Thursday, June 20, 2013

For the love of sprinkles, let's talk about Ice Cream.

I just returned from Vermont where I spent four days visiting my two older sisters, my dad, and my new nephew. Among the not so long list of things to do in Vermont, standouts included lots of baby time, eating lots of things with maple syrup, looking at stone walls, watching hot air balloons, playing with farm animals, more baby time, and of course eating lots of soft serve ice cream.

In fact, I even visited the Whippi Dip, my first "restaurant" job in which I flipped burgers, twirled cones, and scooped sundaes.  I won't lie to you, back in the day I was the Queen of the Whippi Dip.
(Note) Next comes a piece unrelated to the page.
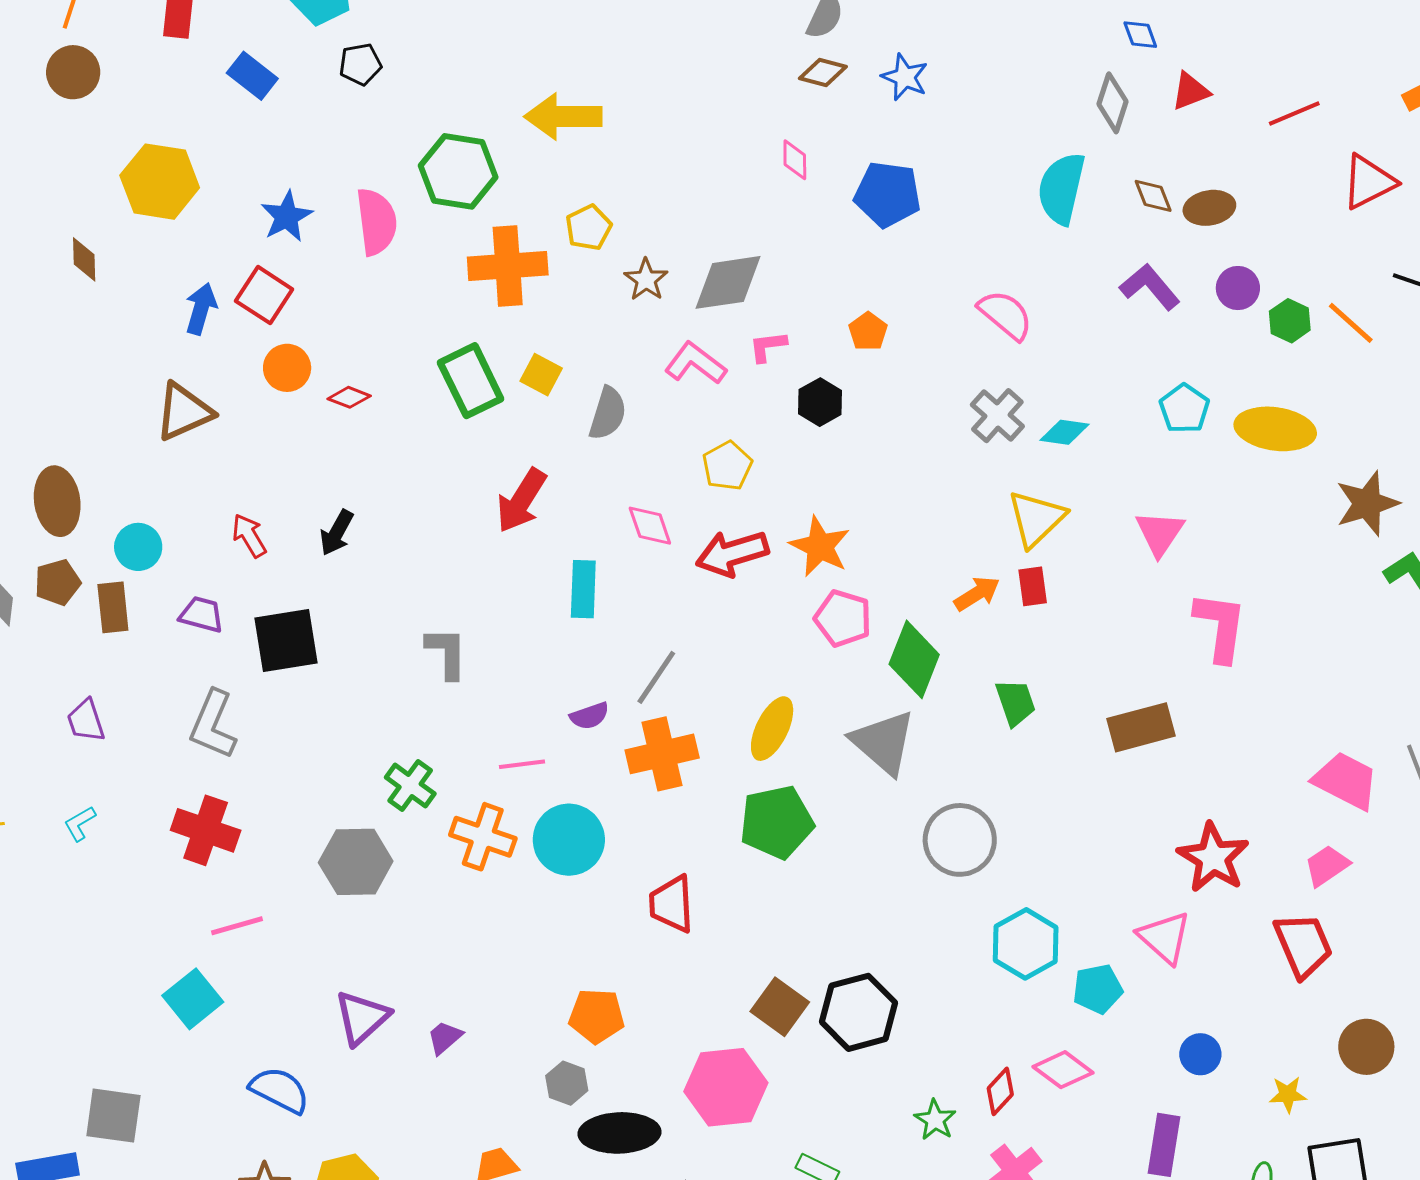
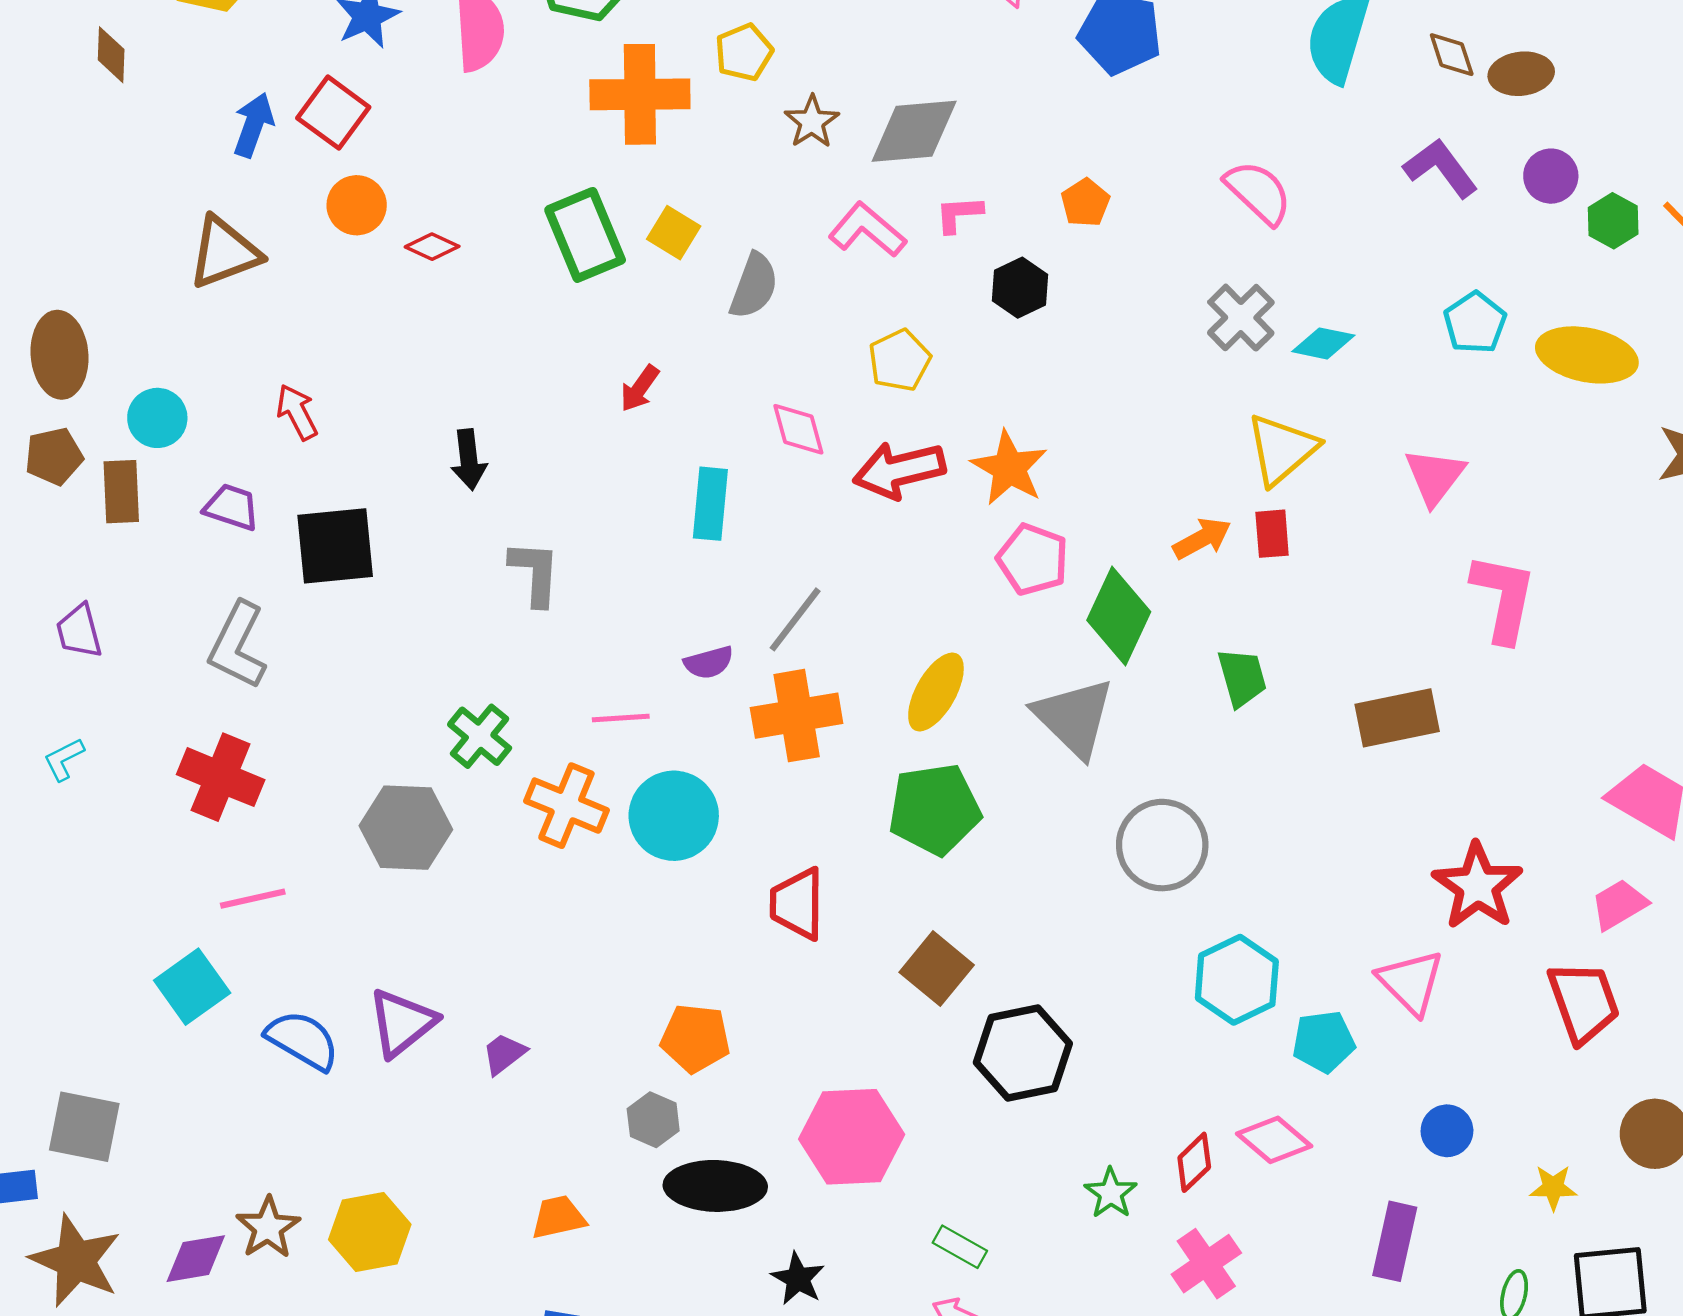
red arrow: (521, 501) -> (640, 388), size x0.6
black arrow: (337, 533) -> (469, 460), moved, turned -39
brown square: (780, 1007) -> (937, 969), moved
blue semicircle: (280, 1090) -> (302, 1040), moved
Despite being hot, sticky, and generally disgusting all summer long, those two summers of ruling the Dip instilled in me a long lasting love of soft serve ice cream. And of course rainbow sprinkles...

I ate a lot, a lot, of soft serve. Considering the time constraints, I really tried to do my part to contribute to the local, small-town economy. Personally, I'm not a fan of the twist, I prefer plain chocolate or vanilla in a cone with a side dish of rainbow sprinkles for consistent sprinkle coverage. It's a method I've developed over the years. Laugh all you want, but it's delicious.

There's also something fairly satisfying about eating it in the car it feels more summery that way, but I won't hold you to it. While I am working on my plans for soft serve in Seattle, I've been working on something that's almost just as good. Or rather, it's good in a different way, and I won't tell if you dip them in sprinkles.

Salted Chocolate Fudgesicles.

I probably have to call them Fudge Popsicles, or Fudge Pops or something like that, but just for the purpose of being a descriptive nomenclator, they really are Fudgesicles. I didn't grow up in a town with an Ice Cream truck, but if I did, I think this is all I would have wanted...

This recipe is adapted from On a Stick 

1/4 cup milk chocolate chips (I used Valdrona Chocolate)
2/3 cup sugar
2 tablespoons cornstarch
3 tablespoons unsweetened cocoa powder
2 1/2 cups whole milk
1 teaspoon vanilla extract
1 teaspoon plus a pinch salt
1 tablespoon butter

Melt chocolate until smooth using a microwave in short bursts, or the stove using a heavy sauce pan and a very low temp. Stir in sugar, cornstarch, cocoa powder, milk, vanilla, and a teaspoon of salt and cook over medium heat until mixture thickens. The originally recipe says ten minutes, but it took me around five minutes. The mixture at this point should look like pudding.  Let mixture cool slightly and add remaining pinch of salt. Stir and then pour into Popsicles molds (depending on you mold size 8 to 16 Popsicles). Place in freezer and let freeze for 30 minutes. After 30 minutes add Popsicle sticks and continue to freeze until fully frozen.

To remove place molds in hot water and rotate Popsicles sticks slightly until fudgesicle pops out.